El segundo día de guerra confirmó lo que el primero insinuó: esto ya no tiene techo visible. Israel lanzó una nueva oleada masiva de bombardeos sobre el centro de Teherán mientras Estados Unidos hundía una corbeta iraní en el Golfo de Omán.
Irán respondió con misiles y drones: diez muertos en suelo israelí, nueve de ellos cuando un proyectil impactó directamente un edificio residencial en Beit Shemesh, el ataque más letal contra Israel desde el inicio del conflicto.
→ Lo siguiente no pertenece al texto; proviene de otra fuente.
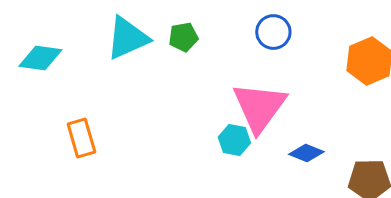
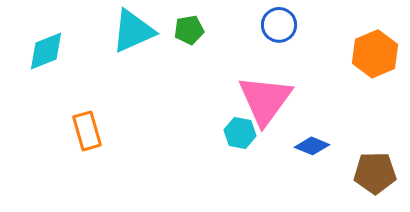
cyan diamond: (40, 58) -> (46, 51), turned -30

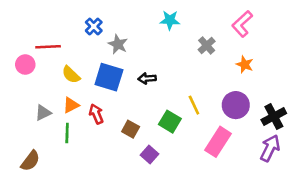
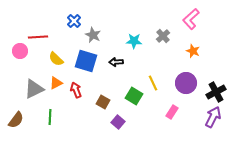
cyan star: (170, 20) -> (134, 41), moved
gray triangle: (43, 113) -> (34, 89), size x1.5
green line: (67, 133) -> (50, 117), moved
pink rectangle: (218, 142) -> (172, 112), size x0.6
brown semicircle: (30, 161) -> (16, 120), moved

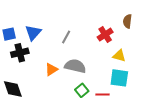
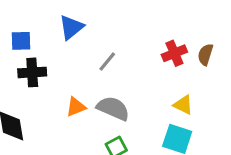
blue triangle: (33, 33) -> (71, 27), moved
red cross: (105, 35) -> (174, 53), moved

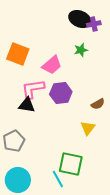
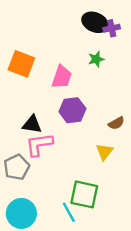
pink trapezoid: (52, 65) -> (62, 77), turned -30
pink L-shape: (33, 89) -> (39, 145), moved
En medio de la escalada, Trump sorprendió al decir que está dispuesto a negociar. “Ellos quieren hablar, y yo he aceptado hablar”, afirmó en una entrevista con The Atlantic, aunque admitió sin inmutarse que varios de sus interlocutores en las negociaciones previas murieron en los bombardeos del sábado. Elevando la tensión, el mandatario norteamericano amenazó con asesinar a las fuerzas iraníes en caso de no rendirse.
Irán designó un nuevo jefe de la Guardia Revolucionaria: Ahmad Vahidi, buscado por la justicia argentina por su presunto rol en el atentado a la AMIA de 1994. Un dato que no es menor para la Argentina: el hombre que lidera ahora las fuerzas más poderosas del régimen iraní tiene un pedido de captura internacional por el atentado.
El conflicto se desborda por la región. Dos barcos fueron atacados en el Estrecho de Ormuz, la naviera Maersk suspendió operaciones en la zona, y los países del Golfo convocaron una cumbre de emergencia. La OPEP+ anunció un aumento de producción ante la desestabilización de las rutas de suministro, pero el precio del petróleo ya subió un 10%. El Pentágono confirmó además tres militares estadounidenses muertos.